#### INSTRUCTIONS TO FOLLOW:
Repeat the lines below exactly as written, please, from the line with "施行事例 (389, 1448)" to the line with "選ばれる理由 (509, 1448)", both lines included, and no others.

#### EXTRACTED RECORDS:
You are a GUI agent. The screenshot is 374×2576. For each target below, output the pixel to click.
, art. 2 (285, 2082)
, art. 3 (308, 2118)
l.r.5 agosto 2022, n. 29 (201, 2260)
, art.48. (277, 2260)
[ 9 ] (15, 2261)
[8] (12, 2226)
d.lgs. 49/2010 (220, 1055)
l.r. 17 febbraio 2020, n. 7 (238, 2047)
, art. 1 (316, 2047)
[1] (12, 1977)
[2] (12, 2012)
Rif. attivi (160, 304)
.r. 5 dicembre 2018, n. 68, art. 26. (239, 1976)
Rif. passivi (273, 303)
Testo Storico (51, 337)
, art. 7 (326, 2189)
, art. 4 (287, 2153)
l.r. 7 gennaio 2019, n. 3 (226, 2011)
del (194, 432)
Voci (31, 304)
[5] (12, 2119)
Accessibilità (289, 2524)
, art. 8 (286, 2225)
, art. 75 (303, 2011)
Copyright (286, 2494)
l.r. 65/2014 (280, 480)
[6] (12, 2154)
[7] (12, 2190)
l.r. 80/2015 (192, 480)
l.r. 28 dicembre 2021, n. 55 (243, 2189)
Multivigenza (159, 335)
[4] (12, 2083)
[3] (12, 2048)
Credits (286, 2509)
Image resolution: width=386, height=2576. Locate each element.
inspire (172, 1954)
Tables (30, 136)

--

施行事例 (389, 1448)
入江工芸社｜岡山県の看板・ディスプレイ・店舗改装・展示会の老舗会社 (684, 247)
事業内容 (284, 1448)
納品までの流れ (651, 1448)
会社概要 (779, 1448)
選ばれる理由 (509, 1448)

==

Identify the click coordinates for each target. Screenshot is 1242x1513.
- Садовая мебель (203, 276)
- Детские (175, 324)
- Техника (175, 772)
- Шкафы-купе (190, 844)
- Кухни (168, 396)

#### RESPONSE FOR THIS EXERCISE:
施行事例 (389, 1448)
入江工芸社｜岡山県の看板・ディスプレイ・店舗改装・展示会の老舗会社 (684, 247)
事業内容 (284, 1448)
納品までの流れ (651, 1448)
会社概要 (779, 1448)
選ばれる理由 (509, 1448)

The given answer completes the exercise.